Pao told Recode founder Kara Swisher:
"Before we got rid of unauthorized nude pictures, the whole site was people looking for naked pictures of celebrities...Is that what you want your site to be? Devolve into that crap…? If you're the only site that allows it, then that is what you're going to be."
Pao also shared details about why she was asked to leave the company in 2015. She said other Reddit leaders wanted the platform to grow to 350 million or possibly 500 million monthly active users within a year. She told them:
"'That just is not possible. We are going to focus our effort on getting rid of all of this harassment on the site and getting rid of some other noxious parts of the site. The product is barely working and scaling. We have a lot of technical debt and you want us to hire. There's only so much that can be done. I cannot commit to you that we'll get to 350 million. So, they said, 'Oh we'll get somebody else.'"
Prior to her departure, Pao was criticized and harassed by groups of Reddit users, who are mostly male. She was accused of suppressing free speech by approving the ban of nude pictures and revenge porn on the site, and by shutting down discussion forums called subreddits that had been specifically created to harass others.
Some users sent harrowing messages and posted content mocking or threatening Pao and members of her family for everything from their looks to Pao's leadership at the company.
Before joining Reddit, Pao worked at venture firm Kleiner Perkins Caufield & Byers.

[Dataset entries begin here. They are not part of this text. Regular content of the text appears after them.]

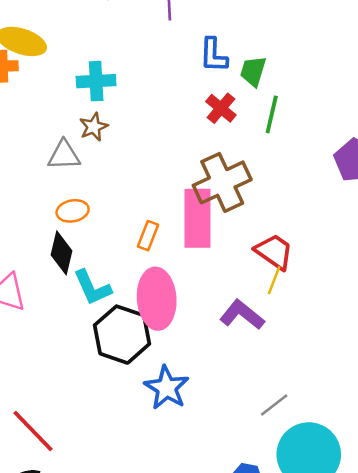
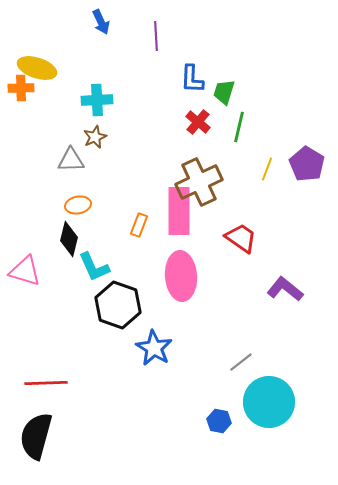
yellow line: (274, 280) -> (267, 169), moved
pink ellipse: (157, 299) -> (181, 276), moved
purple L-shape: (242, 315) -> (285, 289), moved
red line: (33, 431) -> (46, 383), turned -48

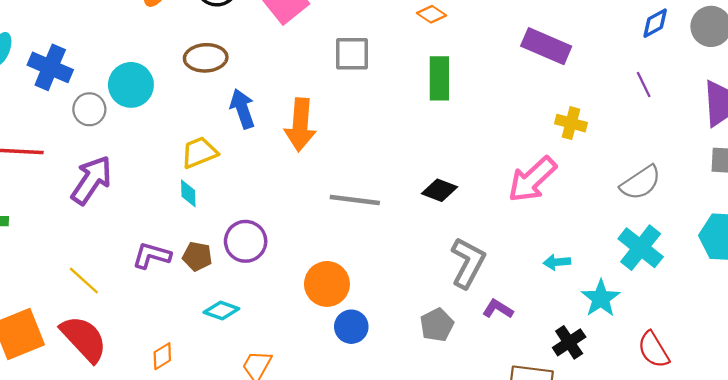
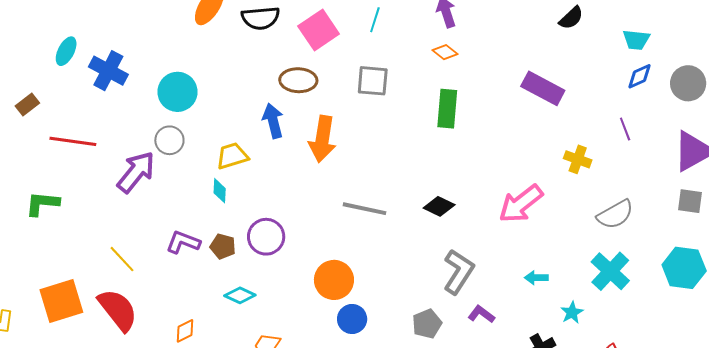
brown ellipse: (206, 58) -> (298, 80), moved
gray circle: (89, 109) -> (169, 140), moved
yellow cross: (571, 123) -> (578, 159), moved
cyan star: (601, 298) -> (572, 313), size x0.7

She gained national recognition in 2012 for suing the legendary firm for gender discrimination and retaliation. Pao lost the suit, but her case was seen as a bellwether that could make it easier for women in tech and finance to come forward about discrimination in tech and finance.
Reddit still hasn't reached its goal of 350 million monthly active users. The site reportedly 300 million users and, according to Alexa rankings, is the fourth most-visited website in the U.S.
In July, Reddit CEO and co-founder Steve Huffman said the company had raised $200 million and attained a $1.8 billion valuation from investors including Andreessen Horowitz, Sequoia Capital, Coatue, Fidelty and Vy Capital.